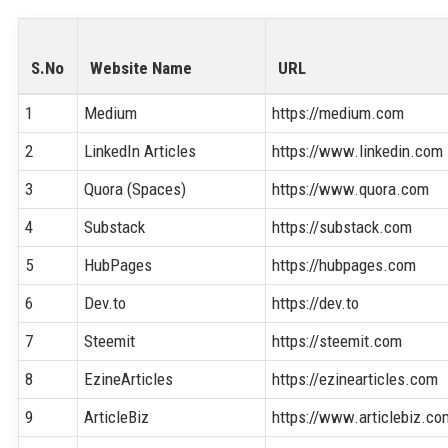
S.No
Website Name
URL
1
Medium
https://medium.com
2
LinkedIn Articles
https://www.linkedin.com
3
Quora (Spaces)
https://www.quora.com
4
Substack
https://substack.com
5
HubPages
https://hubpages.com
6
Dev.to
https://dev.to
7
Steemit
https://steemit.com
8
EzineArticles
https://ezinearticles.com
9
ArticleBiz
https://www.articlebiz.co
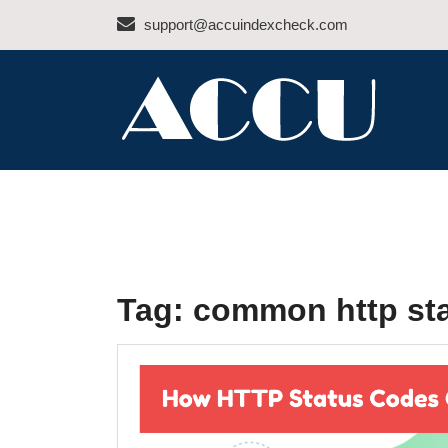
Skip
support@accuindexcheck.com
to
content
ACCU INDEX CHEC
Tag:
common http st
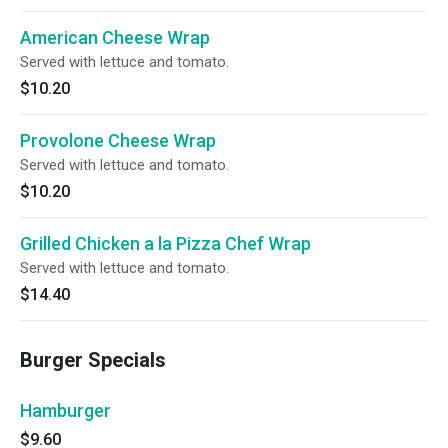
American Cheese Wrap
Served with lettuce and tomato.
$10.20
Provolone Cheese Wrap
Served with lettuce and tomato.
$10.20
Grilled Chicken a la Pizza Chef Wrap
Served with lettuce and tomato.
$14.40
Burger Specials
Hamburger
$9.60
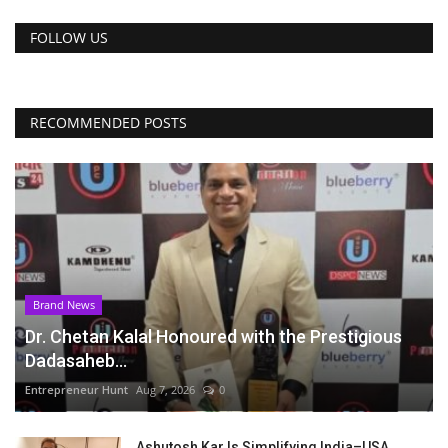
FOLLOW US
RECOMMENDED POSTS
Brand News
Dr. Chetan Kalal Honoured with the Prestigious
Dadasaheb...
Entrepreneur Hunt
Aug 7, 2026
0
Ashutosh Kar Is Simplifying India–USA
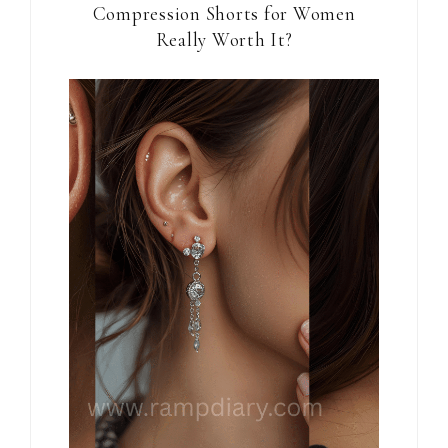
Compression Shorts for Women
Really Worth It?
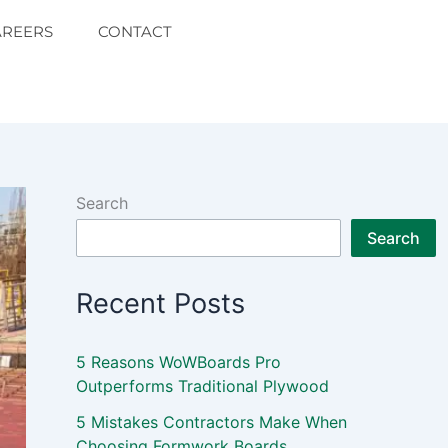
AREERS
CONTACT
Search
Search
Recent Posts
5 Reasons WoWBoards Pro
Outperforms Traditional Plywood
5 Mistakes Contractors Make When
Choosing Formwork Boards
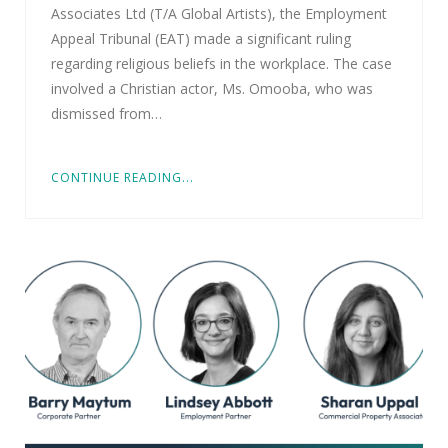
Associates Ltd (T/A Global Artists), the Employment
Appeal Tribunal (EAT) made a significant ruling
regarding religious beliefs in the workplace. The case
involved a Christian actor, Ms. Omooba, who was
dismissed from…
CONTINUE READING...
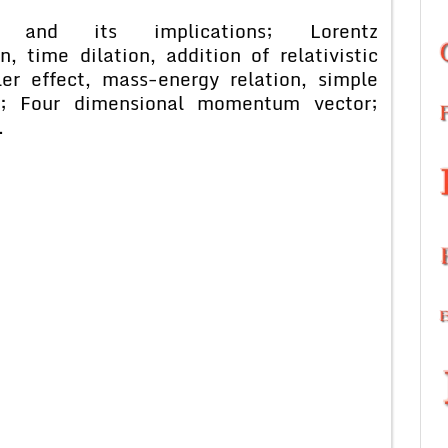
nt and its implications; Lorentz
, time dilation, addition of relativistic
ler effect, mass-energy relation, simple
s; Four dimensional momentum vector;
.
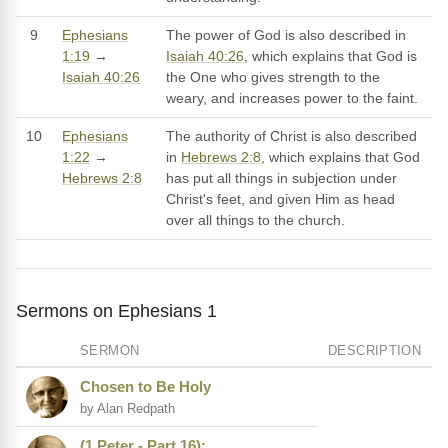
9
Ephesians
The power of God is also described in
1:19
→
Isaiah 40:26
, which explains that God is
Isaiah 40:26
the One who gives strength to the
weary, and increases power to the faint.
10
Ephesians
The authority of Christ is also described
1:22
→
in
Hebrews 2:8
, which explains that God
Hebrews 2:8
has put all things in subjection under
Christ's feet, and given Him as head
over all things to the church.
Sermons on Ephesians 1
SERMON
DESCRIPTION
Chosen to Be Holy
by Alan Redpath
(1 Peter - Part 16):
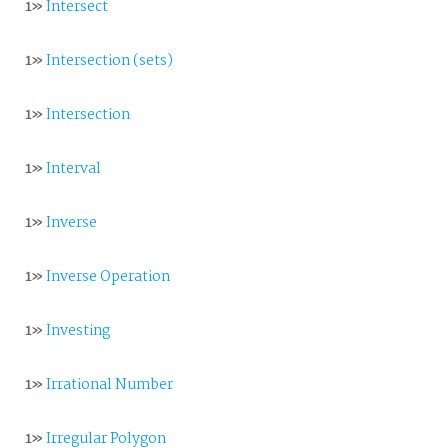
1»
Intersect
1»
Intersection (sets)
1»
Intersection
1»
Interval
1»
Inverse
1»
Inverse Operation
1»
Investing
1»
Irrational Number
1»
Irregular Polygon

-------

EXERCISE GOAL
The result should be every line of the material that contains the word "https", so copy those lines.

SOLUTION TO THIS TASK
https://medium.com
https://www.linkedin.com
https://www.quora.com
https://substack.com
https://hubpages.com
https://dev.to
https://steemit.com
https://ezinearticles.com
https://www.articlebiz.co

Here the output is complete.